Basic objective of the study was to evaluate various excess rainfall estimation methods. Results of various methods show that the overall error using Exponential method is minimum i.e., within acceptable range as shown in Figure 6. It is clear from the analysis that this method can be used effectively for local conditions. The variation in results for some of the storms using this method is large. The reason can be the size of drainage basin. As the size of the catchment increases, the variation in result also increases due to averaging effect of catchment conditions. Exponential excess rainfall estimation method involves the parameters which clearly represent the catchment characteristic.

Hydrology-Current-Research-Overall

Figure 6: Overall Comparison (R2) of Four Catchments.

Other methods cannot be rejected at all. The major factor involves is catchment size. For small size catchments ranging up to 100 square miles, the results are encouraging. For larger areas, it can be said that a catchment must be divided into sub-catchments.

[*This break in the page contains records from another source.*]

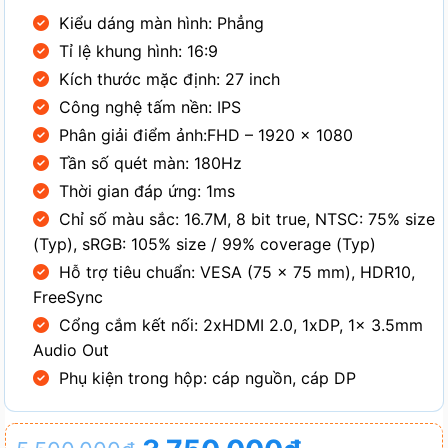
Kiểu dáng màn hình: Phẳng
Tỉ lệ khung hình: 16:9
Kích thước mặc định: 27 inch
Công nghệ tấm nền: IPS
Phân giải điểm ảnh:FHD – 1920 x 1080
Tần số quét màn: 180Hz
Thời gian đáp ứng: 1ms
Chỉ số màu sắc: 16.7M, 8 bit true, NTSC: 75% size
(Typ), sRGB: 105% size / 99% coverage (Typ)
Hỗ trợ tiêu chuẩn: VESA (75 x 75 mm), HDR10,
FreeSync
Cổng cắm kết nối: 2xHDMI 2.0, 1xDP, 1x 3.5mm
Audio Out
Phụ kiện trong hộp: cáp nguồn, cáp DP
Giá
Giá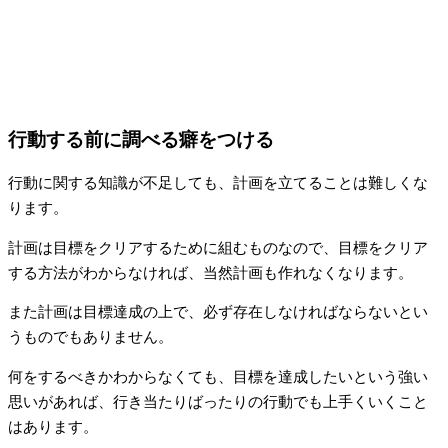
行動する前に調べる癖をつける
行動に関する知識が不足しても、計画を立てることは難しくな
ります。
計画は目標をクリアするために組むものなので、目標をクリア
する方法がわからなければ、当然計画も作れなくなります。
また計画は目標達成の上で、必ず存在しなければならないとい
うものでもありません。
何をするべきかわからなくても、目標を達成したいという強い
思いがあれば、行き当たりばったりの行動でも上手くいくこと
はあります。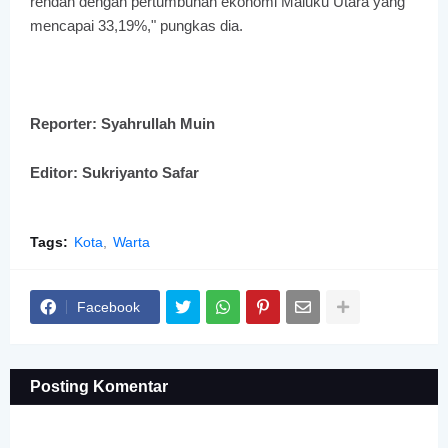
rendah dengan pertumbuhan ekonomi Maluku Utara yang
mencapai 33,19%," pungkas dia.
Reporter: Syahrullah Muin
Editor: Sukriyanto Safar
Tags:
Kota
Warta
Facebook
Posting Komentar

It is also tested whether, the parameters optimized for one areas, are applicable to another physically similar catchment area located in the same hydrological region. The results however, indicate that practically same parameters are not applicable in all cases and from the results of the analysis of two additional catchments it can be assumed that the same parameters can be applied in some cases only, but it requires great deal of caution as the variation could be large.

Conclusion

It has been concluded that Exponential method of rainfall excess is suitable for local conditions for catchments ranging up to 100 square miles. For larger areas, a catchment should be divided into sub-catchments for effective results. For a different catchment whether physically similar and located in a same hydrological region, a different set of optimized parameters is required. Further study is needed to explore such variations.

Novelty Statement

The reliability in hydrological investigations is of great importance due to associated infrastructure and protection of human lives. Generally, the hydrological methods developed to compute excess rainfall up till now involve various parameters and coefficients. The relationship between catchment characteristics and rainfall excess vary from region to region as they show the composite effect of all other characteristics which are not even considered in the relationships. The scope of the study is limited to small watersheds with insignificant snowmelt effect in producing runoff. The novelty in the study is the comparative analysis of different excess rainfall methods in order to evaluate an appropriate method for the local conditions especially for ungauged catchments.